------ SUPPLIED ENTRIES ------
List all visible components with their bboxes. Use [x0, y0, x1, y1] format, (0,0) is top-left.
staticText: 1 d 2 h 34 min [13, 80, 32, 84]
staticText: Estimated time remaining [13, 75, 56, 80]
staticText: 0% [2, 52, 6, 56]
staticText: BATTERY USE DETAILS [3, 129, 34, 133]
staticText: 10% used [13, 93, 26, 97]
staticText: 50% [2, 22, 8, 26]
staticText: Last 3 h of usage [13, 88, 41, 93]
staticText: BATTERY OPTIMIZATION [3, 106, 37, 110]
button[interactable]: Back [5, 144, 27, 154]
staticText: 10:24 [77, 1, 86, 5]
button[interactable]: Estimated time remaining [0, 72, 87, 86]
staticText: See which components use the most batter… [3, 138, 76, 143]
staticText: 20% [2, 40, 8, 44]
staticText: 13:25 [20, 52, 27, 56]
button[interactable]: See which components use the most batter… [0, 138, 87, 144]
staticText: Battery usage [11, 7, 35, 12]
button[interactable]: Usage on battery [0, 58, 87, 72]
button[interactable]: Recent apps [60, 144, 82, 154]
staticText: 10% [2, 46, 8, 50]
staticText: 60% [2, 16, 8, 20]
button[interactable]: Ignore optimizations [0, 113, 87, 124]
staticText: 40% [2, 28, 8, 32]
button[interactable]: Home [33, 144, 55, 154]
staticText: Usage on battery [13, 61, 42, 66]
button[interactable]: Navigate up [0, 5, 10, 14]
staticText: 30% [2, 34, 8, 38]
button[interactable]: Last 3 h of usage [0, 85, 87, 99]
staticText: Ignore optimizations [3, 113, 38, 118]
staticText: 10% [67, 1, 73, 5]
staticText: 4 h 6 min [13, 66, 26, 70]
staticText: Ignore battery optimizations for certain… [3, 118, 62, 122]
------
> [TASK STATEMENT]: Copy the material above exactly. Include every line.

> [REPLY]:
List all visible components with their bboxes. Use [x0, y0, x1, y1] format, (0,0) is top-left.
staticText: 1 d 2 h 34 min [13, 80, 32, 84]
staticText: Estimated time remaining [13, 75, 56, 80]
staticText: 0% [2, 52, 6, 56]
staticText: BATTERY USE DETAILS [3, 129, 34, 133]
staticText: 10% used [13, 93, 26, 97]
staticText: 50% [2, 22, 8, 26]
staticText: Last 3 h of usage [13, 88, 41, 93]
staticText: BATTERY OPTIMIZATION [3, 106, 37, 110]
button[interactable]: Back [5, 144, 27, 154]
staticText: 10:24 [77, 1, 86, 5]
button[interactable]: Estimated time remaining [0, 72, 87, 86]
staticText: See which components use the most batter… [3, 138, 76, 143]
staticText: 20% [2, 40, 8, 44]
staticText: 13:25 [20, 52, 27, 56]
button[interactable]: See which components use the most batter… [0, 138, 87, 144]
staticText: Battery usage [11, 7, 35, 12]
button[interactable]: Usage on battery [0, 58, 87, 72]
button[interactable]: Recent apps [60, 144, 82, 154]
staticText: 10% [2, 46, 8, 50]
staticText: 60% [2, 16, 8, 20]
button[interactable]: Ignore optimizations [0, 113, 87, 124]
staticText: 40% [2, 28, 8, 32]
button[interactable]: Home [33, 144, 55, 154]
staticText: Usage on battery [13, 61, 42, 66]
button[interactable]: Navigate up [0, 5, 10, 14]
staticText: 30% [2, 34, 8, 38]
button[interactable]: Last 3 h of usage [0, 85, 87, 99]
staticText: Ignore optimizations [3, 113, 38, 118]
staticText: 10% [67, 1, 73, 5]
staticText: 4 h 6 min [13, 66, 26, 70]
staticText: Ignore battery optimizations for certain… [3, 118, 62, 122]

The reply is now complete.